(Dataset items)
↓
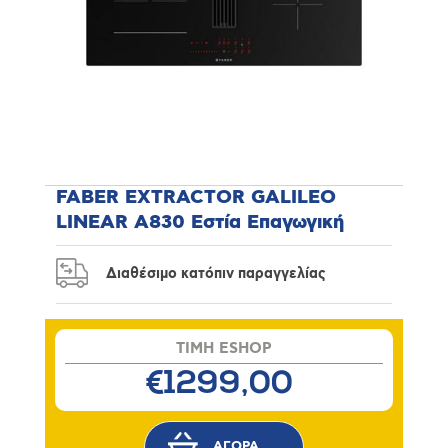
FABER EXTRACTOR GALILEO
LINEAR A830 Εστία Επαγωγική
Διαθέσιμο κατόπιν παραγγελίας
TIMH ESHOP
€1299,00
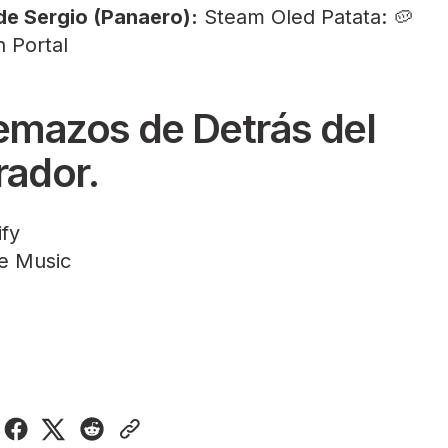
de Sergio (Panaero):
Steam Oled
Patata: 🥔
n Portal
emazos de Detrás del
ador.
ify
e Music
R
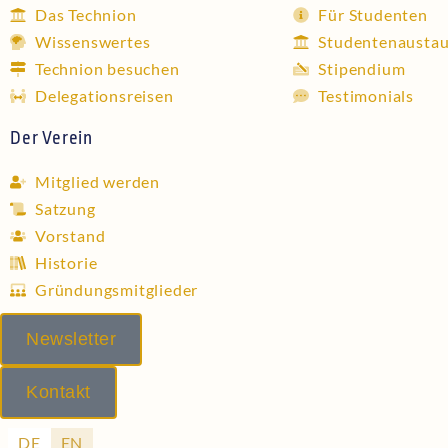
Das Technion
Für Studenten
Wissenswertes
Studentenausta
Technion besuchen
Stipendium
Delegationsreisen
Testimonials
Der Verein
Mitglied werden
Satzung
Vorstand
Historie
Gründungsmitglieder
Newsletter
Kontakt
DE
EN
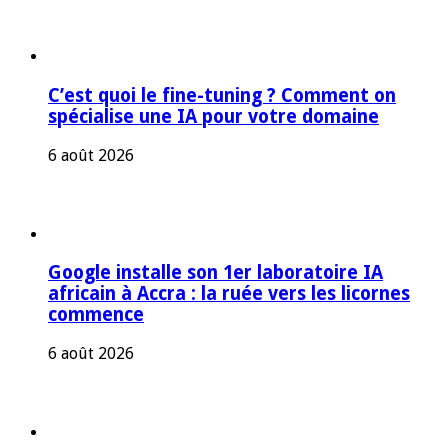
C’est quoi le fine-tuning ? Comment on
spécialise une IA pour votre domaine
6 août 2026
Google installe son 1er laboratoire IA
africain à Accra : la ruée vers les licornes
commence
6 août 2026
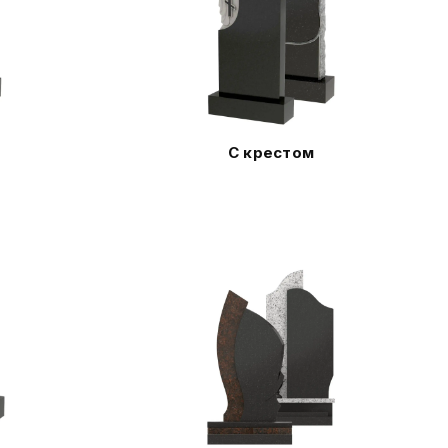
С крестом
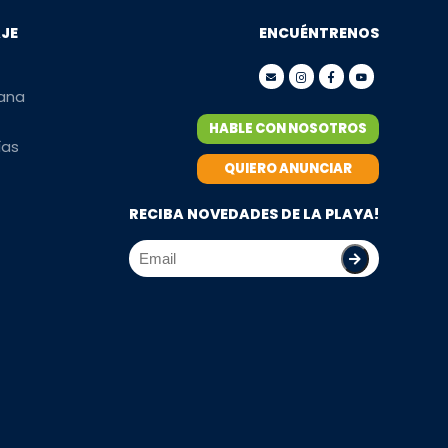
AJE
ENCUÉNTRENOS
mana
HABLE CON NOSOTROS
ías
QUIERO ANUNCIAR
RECIBA NOVEDADES DE LA PLAYA!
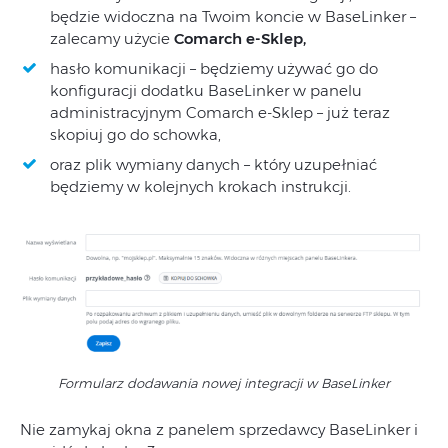
będzie widoczna na Twoim koncie w BaseLinker –
zalecamy użycie
Comarch e-Sklep,
hasło komunikacji – będziemy używać go do
konfiguracji dodatku BaseLinker w panelu
administracyjnym Comarch e-Sklep – już teraz
skopiuj go do schowka,
oraz plik wymiany danych – który uzupełniać
będziemy w kolejnych krokach instrukcji.
Formularz dodawania nowej integracji w BaseLinker
Nie zamykaj okna z panelem sprzedawcy BaseLinker i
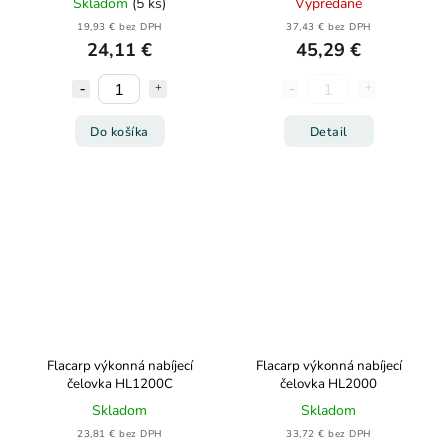
Skladom
(5 ks)
Vypredané
19,93 € bez DPH
37,43 € bez DPH
24,11 €
45,29 €
Do košíka
Detail
Flacarp výkonná nabíjecí
Flacarp výkonná nabíjecí
čelovka HL1200C
čelovka HL2000
Skladom
Skladom
23,81 € bez DPH
33,72 € bez DPH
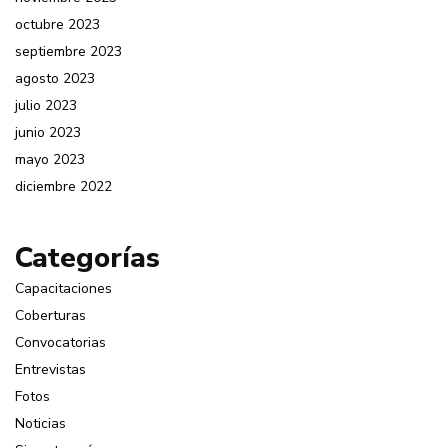
octubre 2023
septiembre 2023
agosto 2023
julio 2023
junio 2023
mayo 2023
diciembre 2022
Categorías
Capacitaciones
Coberturas
Convocatorias
Entrevistas
Fotos
Noticias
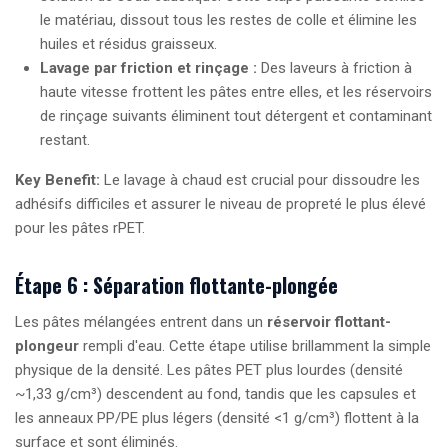
le matériau, dissout tous les restes de colle et élimine les
huiles et résidus graisseux.
Lavage par friction et rinçage :
Des laveurs à friction à
haute vitesse frottent les pâtes entre elles, et les réservoirs
de rinçage suivants éliminent tout détergent et contaminant
restant.
Key Benefit:
Le lavage à chaud est crucial pour dissoudre les
adhésifs difficiles et assurer le niveau de propreté le plus élevé
pour les pâtes rPET.
Étape 6 : Séparation flottante-plongée
Les pâtes mélangées entrent dans un
réservoir flottant-
plongeur
rempli d'eau. Cette étape utilise brillamment la simple
physique de la densité. Les pâtes PET plus lourdes (densité
~1,33 g/cm³) descendent au fond, tandis que les capsules et
les anneaux PP/PE plus légers (densité <1 g/cm³) flottent à la
surface et sont éliminés.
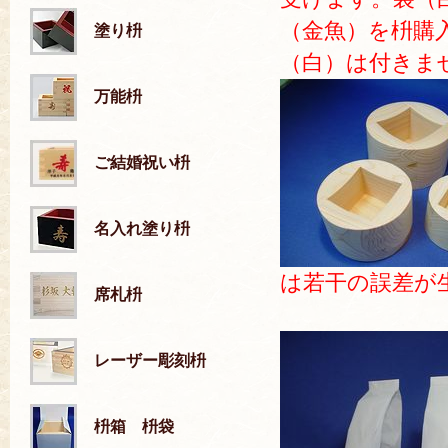
（金魚）を枡購
塗り枡
（白）は付きま
万能枡
ご結婚祝い枡
名入れ塗り枡
は若干の誤差が
席札枡
レーザー彫刻枡
枡箱 枡袋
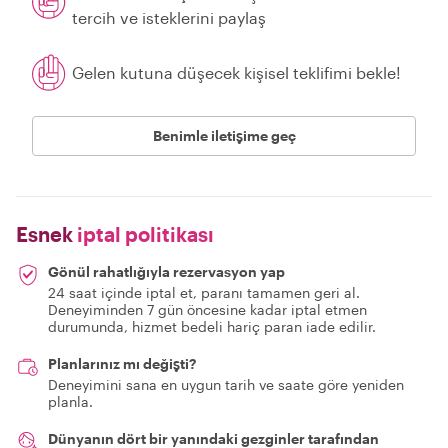
tercih ve isteklerini paylaş
Gelen kutuna düşecek kişisel teklifimi bekle!
Benimle iletişime geç
Esnek
iptal politikası
Gönül rahatlığıyla rezervasyon yap
24 saat içinde iptal et, paranı tamamen geri al.
Deneyiminden 7 gün öncesine kadar iptal etmen
durumunda, hizmet bedeli hariç paran iade edilir.
Planlarınız mı değişti?
Deneyimini sana en uygun tarih ve saate göre yeniden
planla.
Dünyanın dört bir yanındaki gezginler tarafından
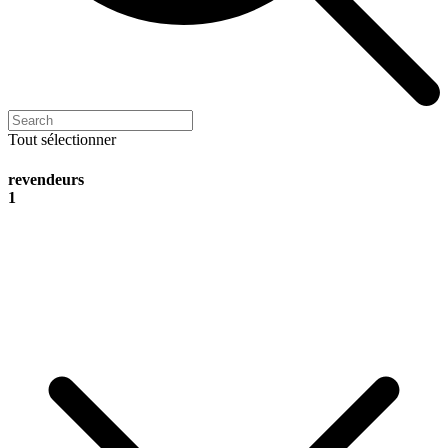
Tout sélectionner
revendeurs
1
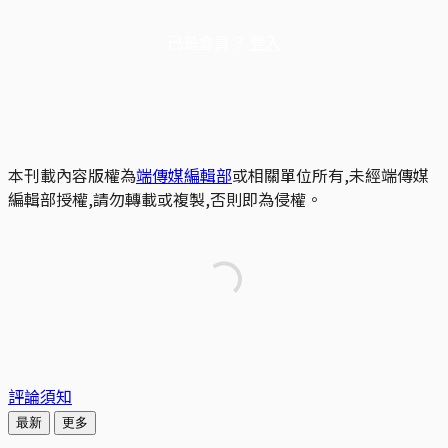
已是會員？
登入
本刊載內容版權為
端傳媒編輯部
或相關單位所有,未經端傳媒
編輯部授權,請勿轉載或複製,否則即為侵權。
評論須知
最新
更多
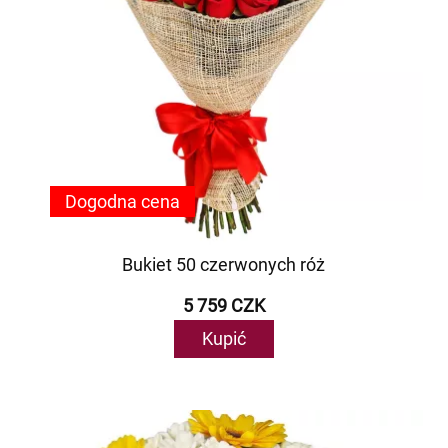
Dogodna cena
Bukiet 50 czerwonych róż
5 759 CZK
Kupić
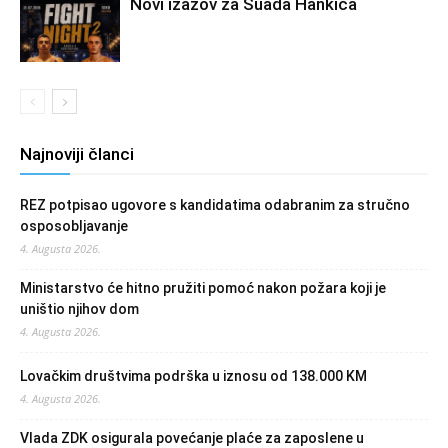
Novi izazov za Suada Hankića
Najnoviji članci
REZ potpisao ugovore s kandidatima odabranim za stručno
osposobljavanje
4. Augusta 2026.
Ministarstvo će hitno pružiti pomoć nakon požara koji je
uništio njihov dom
4. Augusta 2026.
Lovačkim društvima podrška u iznosu od 138.000 KM
4. Augusta 2026.
Vlada ZDK osigurala povećanje plaće za zaposlene u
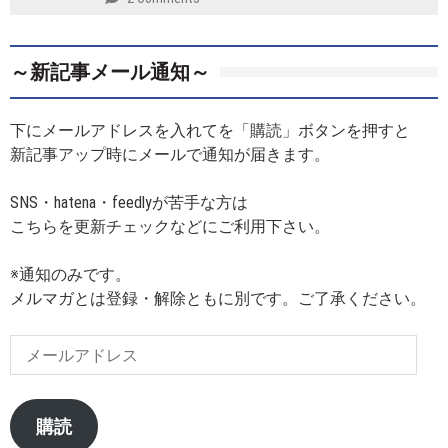
～新記事メール通知～
下にメールアドレスを入れてを「購読」ボタンを押すと
新記事アップ時にメールで通知が届きます。
SNS・hatena・feedlyが苦手な方は
こちらを更新チェックなどにご利用下さい。
※通知のみです。
メルマガとは登録・解除ともに別です。ご了承ください。
メ
ー
ル
ア
購読
ド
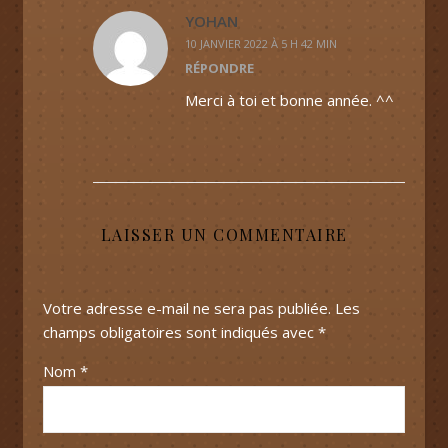
YOHAN
10 JANVIER 2022 À 5 H 42 MIN
RÉPONDRE
Merci à toi et bonne année. ^^
LAISSER UN COMMENTAIRE
Votre adresse e-mail ne sera pas publiée.
Les
champs obligatoires sont indiqués avec
*
Nom
*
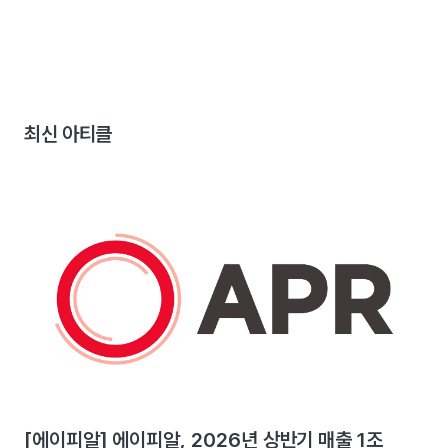
최신 아티클
[에이피알] 에이피알, 2026년 상반기 매출 1조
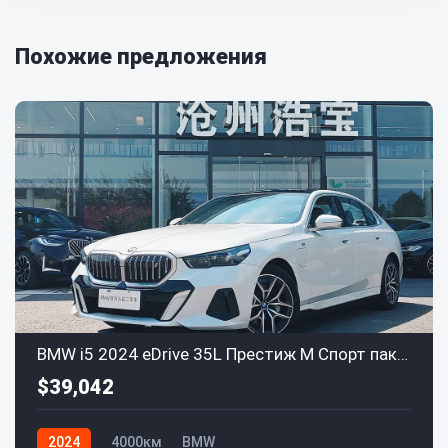
Похожие предложения
BMW i5 2024 eDrive 35L Престиж M Спорт пакет
$39,042
2024
4000км
BMW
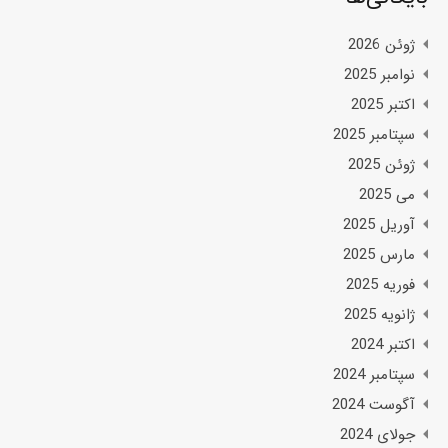
ژوئن 2026
نوامبر 2025
اکتبر 2025
سپتامبر 2025
ژوئن 2025
می 2025
آوریل 2025
مارس 2025
فوریه 2025
ژانویه 2025
اکتبر 2024
سپتامبر 2024
آگوست 2024
جولای 2024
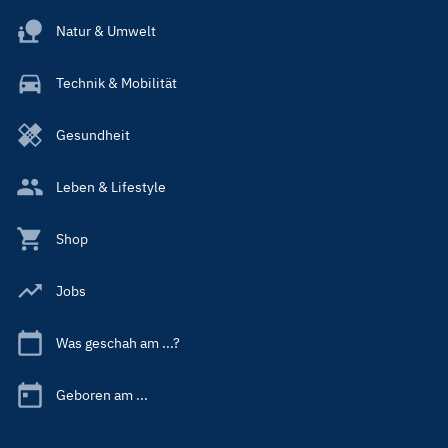
Natur & Umwelt
Technik & Mobilität
Gesundheit
Leben & Lifestyle
Shop
Jobs
Was geschah am ...?
Geboren am ...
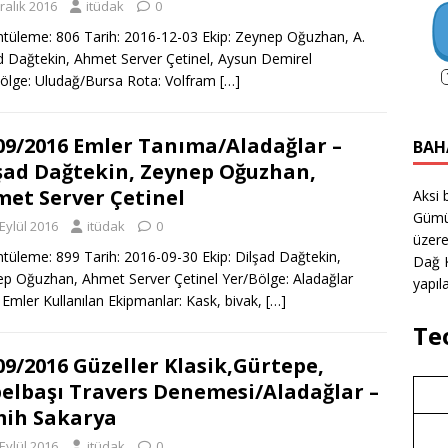
ralık 2016
itüdak
0
tüleme: 806 Tarih: 2016-12-03 Ekip: Zeynep Oğuzhan, A.
d Dağtekin, Ahmet Server Çetinel, Aysun Demirel
ölge: Uludağ/Bursa Rota: Volfram
[…]
09/2016 Emler Tanıma/Aladağlar –
BAH
şad Dağtekin, Zeynep Oğuzhan,
et Server Çetinel
Aksi 
Gümü
Eylül 2016
itüdak
0
üzere
tüleme: 899 Tarih: 2016-09-30 Ekip: Dilşad Dağtekin,
Dağ K
p Oğuzhan, Ahmet Server Çetinel Yer/Bölge: Aladağlar
yapıla
 Emler Kullanılan Ekipmanlar: Kask, bivak,
[…]
Te
09/2016 Güzeller Klasik,Gürtepe,
elbaşı Travers Denemesi/Aladağlar –
ih Sakarya
Eylül 2016
itüdak
0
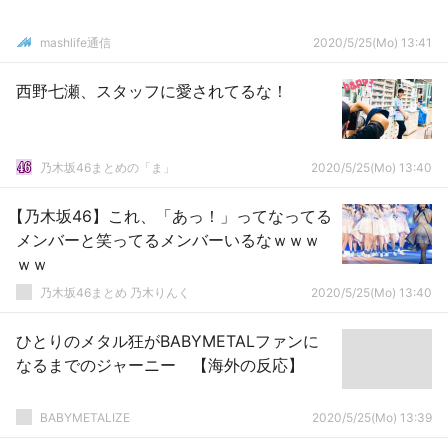
mashlife通信
2020/5/25(Mo) 13:41
西野七瀬、スタッフに愛されてるな！
乃木坂46まとめの「ま」
2020/5/25(Mo) 13:40
【乃木坂46】これ、「あっ！」ってなってる
メンバーと笑ってるメンバーいるなｗｗｗ
ｗｗ
乃木坂46まとめ 乃木りんく
2020/5/25(Mo) 13:40
ひとりのメタル狂がBABYMETALファンに
なるまでのジャーニー 【海外の反応】
BABYMETALIZE
2020/5/25(Mo) 13:39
↑
- YOUR OBJECTIVE
For the entries, state the number of lines that include the string "plus". Add no other words.

- TASK RESPONSE
3